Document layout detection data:
== Segment start ==

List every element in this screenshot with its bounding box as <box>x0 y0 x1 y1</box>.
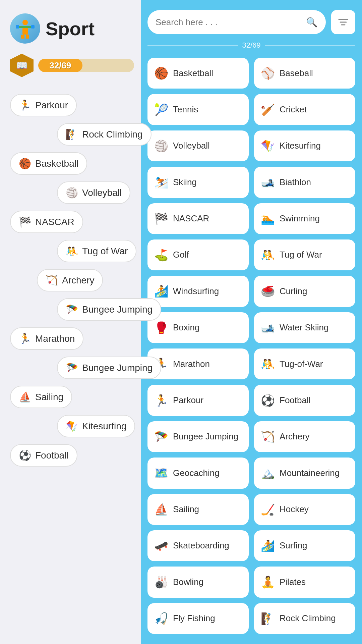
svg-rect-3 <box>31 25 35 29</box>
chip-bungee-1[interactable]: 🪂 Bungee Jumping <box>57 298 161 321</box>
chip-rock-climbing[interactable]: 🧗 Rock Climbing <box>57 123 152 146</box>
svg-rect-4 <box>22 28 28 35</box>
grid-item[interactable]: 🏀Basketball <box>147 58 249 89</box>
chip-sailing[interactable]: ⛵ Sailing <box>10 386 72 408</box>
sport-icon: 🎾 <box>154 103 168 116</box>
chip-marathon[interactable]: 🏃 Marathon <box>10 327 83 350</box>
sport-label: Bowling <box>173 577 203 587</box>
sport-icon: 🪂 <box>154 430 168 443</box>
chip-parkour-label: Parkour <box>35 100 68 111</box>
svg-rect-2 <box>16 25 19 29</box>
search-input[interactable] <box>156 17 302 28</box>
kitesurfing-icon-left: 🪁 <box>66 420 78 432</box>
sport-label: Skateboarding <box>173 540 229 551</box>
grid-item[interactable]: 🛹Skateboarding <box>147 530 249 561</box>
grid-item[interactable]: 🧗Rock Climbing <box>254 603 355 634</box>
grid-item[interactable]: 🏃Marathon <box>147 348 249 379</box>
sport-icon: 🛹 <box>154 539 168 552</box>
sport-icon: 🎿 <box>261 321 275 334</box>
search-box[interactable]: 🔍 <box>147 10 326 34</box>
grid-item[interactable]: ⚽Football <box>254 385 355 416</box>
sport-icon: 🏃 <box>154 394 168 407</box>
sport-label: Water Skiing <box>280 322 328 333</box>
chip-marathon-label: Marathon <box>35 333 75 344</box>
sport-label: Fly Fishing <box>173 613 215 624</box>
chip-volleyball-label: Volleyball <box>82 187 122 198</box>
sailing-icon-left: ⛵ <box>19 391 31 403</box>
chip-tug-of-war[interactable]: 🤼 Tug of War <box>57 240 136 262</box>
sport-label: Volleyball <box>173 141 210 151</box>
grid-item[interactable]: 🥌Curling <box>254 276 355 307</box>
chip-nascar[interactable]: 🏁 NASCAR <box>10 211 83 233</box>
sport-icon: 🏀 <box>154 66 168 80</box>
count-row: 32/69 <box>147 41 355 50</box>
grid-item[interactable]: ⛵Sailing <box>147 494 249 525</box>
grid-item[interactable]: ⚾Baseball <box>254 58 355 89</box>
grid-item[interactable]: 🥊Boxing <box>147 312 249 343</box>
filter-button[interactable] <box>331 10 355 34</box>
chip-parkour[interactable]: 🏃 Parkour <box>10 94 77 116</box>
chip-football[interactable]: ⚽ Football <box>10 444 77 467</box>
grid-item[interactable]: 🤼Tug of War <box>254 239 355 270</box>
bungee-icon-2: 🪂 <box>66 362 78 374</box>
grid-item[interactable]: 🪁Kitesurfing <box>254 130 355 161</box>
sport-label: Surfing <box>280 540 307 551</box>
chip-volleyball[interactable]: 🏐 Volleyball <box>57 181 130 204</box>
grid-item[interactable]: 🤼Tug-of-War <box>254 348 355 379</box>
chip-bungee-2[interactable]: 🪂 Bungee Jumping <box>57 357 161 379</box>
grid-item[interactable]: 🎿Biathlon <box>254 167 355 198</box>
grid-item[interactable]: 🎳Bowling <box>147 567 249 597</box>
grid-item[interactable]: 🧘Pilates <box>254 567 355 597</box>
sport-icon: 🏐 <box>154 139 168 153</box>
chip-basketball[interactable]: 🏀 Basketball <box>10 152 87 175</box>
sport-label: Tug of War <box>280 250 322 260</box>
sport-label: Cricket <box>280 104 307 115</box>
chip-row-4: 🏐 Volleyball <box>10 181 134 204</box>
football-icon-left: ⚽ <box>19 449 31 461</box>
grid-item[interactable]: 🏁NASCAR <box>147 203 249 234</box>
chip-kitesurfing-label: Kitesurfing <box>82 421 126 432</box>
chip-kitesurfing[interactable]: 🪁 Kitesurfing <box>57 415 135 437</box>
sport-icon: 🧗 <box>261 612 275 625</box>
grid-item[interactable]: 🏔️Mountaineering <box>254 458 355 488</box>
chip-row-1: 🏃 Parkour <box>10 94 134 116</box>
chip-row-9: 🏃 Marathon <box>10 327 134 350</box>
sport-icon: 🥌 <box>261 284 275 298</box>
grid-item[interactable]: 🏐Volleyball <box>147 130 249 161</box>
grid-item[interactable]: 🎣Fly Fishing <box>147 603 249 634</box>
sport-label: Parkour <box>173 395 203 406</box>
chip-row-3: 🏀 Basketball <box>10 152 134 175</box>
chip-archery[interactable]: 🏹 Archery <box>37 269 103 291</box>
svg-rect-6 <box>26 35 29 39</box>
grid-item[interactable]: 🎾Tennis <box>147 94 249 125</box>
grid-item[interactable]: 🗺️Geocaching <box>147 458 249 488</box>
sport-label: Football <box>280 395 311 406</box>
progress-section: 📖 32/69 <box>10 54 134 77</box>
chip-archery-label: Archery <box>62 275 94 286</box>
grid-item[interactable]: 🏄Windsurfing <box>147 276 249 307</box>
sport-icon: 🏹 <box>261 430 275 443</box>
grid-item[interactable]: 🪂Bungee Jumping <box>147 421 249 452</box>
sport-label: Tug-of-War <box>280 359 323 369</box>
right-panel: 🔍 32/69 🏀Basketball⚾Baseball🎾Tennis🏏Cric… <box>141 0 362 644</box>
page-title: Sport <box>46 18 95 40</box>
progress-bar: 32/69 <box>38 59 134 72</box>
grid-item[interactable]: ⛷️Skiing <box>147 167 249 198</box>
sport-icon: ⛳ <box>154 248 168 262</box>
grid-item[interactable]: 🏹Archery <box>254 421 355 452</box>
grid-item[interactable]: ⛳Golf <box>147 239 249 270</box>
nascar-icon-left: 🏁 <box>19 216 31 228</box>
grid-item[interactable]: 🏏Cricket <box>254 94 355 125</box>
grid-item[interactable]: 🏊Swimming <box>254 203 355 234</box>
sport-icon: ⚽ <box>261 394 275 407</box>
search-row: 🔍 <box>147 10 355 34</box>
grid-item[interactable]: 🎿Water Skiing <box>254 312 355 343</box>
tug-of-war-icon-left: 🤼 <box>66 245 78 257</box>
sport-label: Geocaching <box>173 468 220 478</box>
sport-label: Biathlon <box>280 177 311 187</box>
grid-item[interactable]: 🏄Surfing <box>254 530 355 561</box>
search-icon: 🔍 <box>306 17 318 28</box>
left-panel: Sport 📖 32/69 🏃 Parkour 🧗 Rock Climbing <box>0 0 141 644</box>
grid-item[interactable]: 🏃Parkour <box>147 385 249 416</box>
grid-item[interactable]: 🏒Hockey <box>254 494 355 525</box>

== Segment end ==

INSTRUCTIONS TO FOLLOW: Restate each entry word for word, please, but drop any images it holds.

SOLUTION TO THIS EXERCISE:
List every element in this screenshot with its bounding box as <box>x0 y0 x1 y1</box>.
svg-rect-3 <box>31 25 35 29</box>
chip-bungee-1[interactable]: 🪂 Bungee Jumping <box>57 298 161 321</box>
chip-rock-climbing[interactable]: 🧗 Rock Climbing <box>57 123 152 146</box>
svg-rect-4 <box>22 28 28 35</box>
grid-item[interactable]: 🏀Basketball <box>147 58 249 89</box>
chip-sailing[interactable]: ⛵ Sailing <box>10 386 72 408</box>
sport-icon: 🎾 <box>154 103 168 116</box>
chip-marathon[interactable]: 🏃 Marathon <box>10 327 83 350</box>
sport-label: Bowling <box>173 577 203 587</box>
sport-icon: 🪂 <box>154 430 168 443</box>
chip-parkour-label: Parkour <box>35 100 68 111</box>
svg-rect-2 <box>16 25 19 29</box>
search-input[interactable] <box>156 17 302 28</box>
kitesurfing-icon-left: 🪁 <box>66 420 78 432</box>
sport-label: Skateboarding <box>173 540 229 551</box>
grid-item[interactable]: 🛹Skateboarding <box>147 530 249 561</box>
grid-item[interactable]: 🧗Rock Climbing <box>254 603 355 634</box>
grid-item[interactable]: 🏃Marathon <box>147 348 249 379</box>
sport-icon: 🛹 <box>154 539 168 552</box>
sport-icon: 🎿 <box>261 321 275 334</box>
search-box[interactable]: 🔍 <box>147 10 326 34</box>
grid-item[interactable]: ⚽Football <box>254 385 355 416</box>
sport-icon: 🏃 <box>154 394 168 407</box>
sport-label: Water Skiing <box>280 322 328 333</box>
chip-marathon-label: Marathon <box>35 333 75 344</box>
sport-label: Fly Fishing <box>173 613 215 624</box>
chip-volleyball-label: Volleyball <box>82 187 122 198</box>
sailing-icon-left: ⛵ <box>19 391 31 403</box>
chip-tug-of-war[interactable]: 🤼 Tug of War <box>57 240 136 262</box>
sport-label: Volleyball <box>173 141 210 151</box>
grid-item[interactable]: 🥌Curling <box>254 276 355 307</box>
chip-nascar[interactable]: 🏁 NASCAR <box>10 211 83 233</box>
sport-icon: 🏀 <box>154 66 168 80</box>
count-row: 32/69 <box>147 41 355 50</box>
grid-item[interactable]: ⛵Sailing <box>147 494 249 525</box>
grid-item[interactable]: ⚾Baseball <box>254 58 355 89</box>
grid-item[interactable]: 🥊Boxing <box>147 312 249 343</box>
filter-button[interactable] <box>331 10 355 34</box>
chip-parkour[interactable]: 🏃 Parkour <box>10 94 77 116</box>
chip-football[interactable]: ⚽ Football <box>10 444 77 467</box>
grid-item[interactable]: 🤼Tug of War <box>254 239 355 270</box>
bungee-icon-2: 🪂 <box>66 362 78 374</box>
grid-item[interactable]: 🪁Kitesurfing <box>254 130 355 161</box>
sport-label: Surfing <box>280 540 307 551</box>
chip-volleyball[interactable]: 🏐 Volleyball <box>57 181 130 204</box>
grid-item[interactable]: 🤼Tug-of-War <box>254 348 355 379</box>
chip-bungee-2[interactable]: 🪂 Bungee Jumping <box>57 357 161 379</box>
grid-item[interactable]: 🎿Biathlon <box>254 167 355 198</box>
grid-item[interactable]: 🎳Bowling <box>147 567 249 597</box>
grid-item[interactable]: 🧘Pilates <box>254 567 355 597</box>
sport-icon: 🏐 <box>154 139 168 153</box>
chip-basketball[interactable]: 🏀 Basketball <box>10 152 87 175</box>
sport-label: Tug of War <box>280 250 322 260</box>
sport-label: Cricket <box>280 104 307 115</box>
chip-row-4: 🏐 Volleyball <box>10 181 134 204</box>
football-icon-left: ⚽ <box>19 449 31 461</box>
grid-item[interactable]: 🏁NASCAR <box>147 203 249 234</box>
chip-kitesurfing-label: Kitesurfing <box>82 421 126 432</box>
chip-kitesurfing[interactable]: 🪁 Kitesurfing <box>57 415 135 437</box>
sport-icon: 🧗 <box>261 612 275 625</box>
grid-item[interactable]: 🏔️Mountaineering <box>254 458 355 488</box>
chip-row-1: 🏃 Parkour <box>10 94 134 116</box>
chip-row-9: 🏃 Marathon <box>10 327 134 350</box>
sport-icon: 🥌 <box>261 284 275 298</box>
grid-item[interactable]: 🏐Volleyball <box>147 130 249 161</box>
grid-item[interactable]: 🎣Fly Fishing <box>147 603 249 634</box>
sport-label: Parkour <box>173 395 203 406</box>
chip-row-3: 🏀 Basketball <box>10 152 134 175</box>
chip-archery[interactable]: 🏹 Archery <box>37 269 103 291</box>
svg-rect-6 <box>26 35 29 39</box>
grid-item[interactable]: 🎾Tennis <box>147 94 249 125</box>
grid-item[interactable]: 🗺️Geocaching <box>147 458 249 488</box>
sport-label: Football <box>280 395 311 406</box>
progress-section: 📖 32/69 <box>10 54 134 77</box>
chip-archery-label: Archery <box>62 275 94 286</box>
grid-item[interactable]: 🏄Windsurfing <box>147 276 249 307</box>
sport-icon: 🏹 <box>261 430 275 443</box>
grid-item[interactable]: 🪂Bungee Jumping <box>147 421 249 452</box>
sport-label: Tug-of-War <box>280 359 323 369</box>
right-panel: 🔍 32/69 🏀Basketball⚾Baseball🎾Tennis🏏Cric… <box>141 0 362 644</box>
page-title: Sport <box>46 18 95 40</box>
progress-bar: 32/69 <box>38 59 134 72</box>
grid-item[interactable]: ⛷️Skiing <box>147 167 249 198</box>
sport-icon: ⛳ <box>154 248 168 262</box>
grid-item[interactable]: 🏹Archery <box>254 421 355 452</box>
grid-item[interactable]: ⛳Golf <box>147 239 249 270</box>
nascar-icon-left: 🏁 <box>19 216 31 228</box>
grid-item[interactable]: 🏏Cricket <box>254 94 355 125</box>
grid-item[interactable]: 🏊Swimming <box>254 203 355 234</box>
sport-icon: ⚽ <box>261 394 275 407</box>
search-row: 🔍 <box>147 10 355 34</box>
grid-item[interactable]: 🎿Water Skiing <box>254 312 355 343</box>
tug-of-war-icon-left: 🤼 <box>66 245 78 257</box>
sport-label: Geocaching <box>173 468 220 478</box>
sport-label: Biathlon <box>280 177 311 187</box>
grid-item[interactable]: 🏄Surfing <box>254 530 355 561</box>
search-icon: 🔍 <box>306 17 318 28</box>
left-panel: Sport 📖 32/69 🏃 Parkour 🧗 Rock Climbing <box>0 0 141 644</box>
grid-item[interactable]: 🏃Parkour <box>147 385 249 416</box>
grid-item[interactable]: 🏒Hockey <box>254 494 355 525</box>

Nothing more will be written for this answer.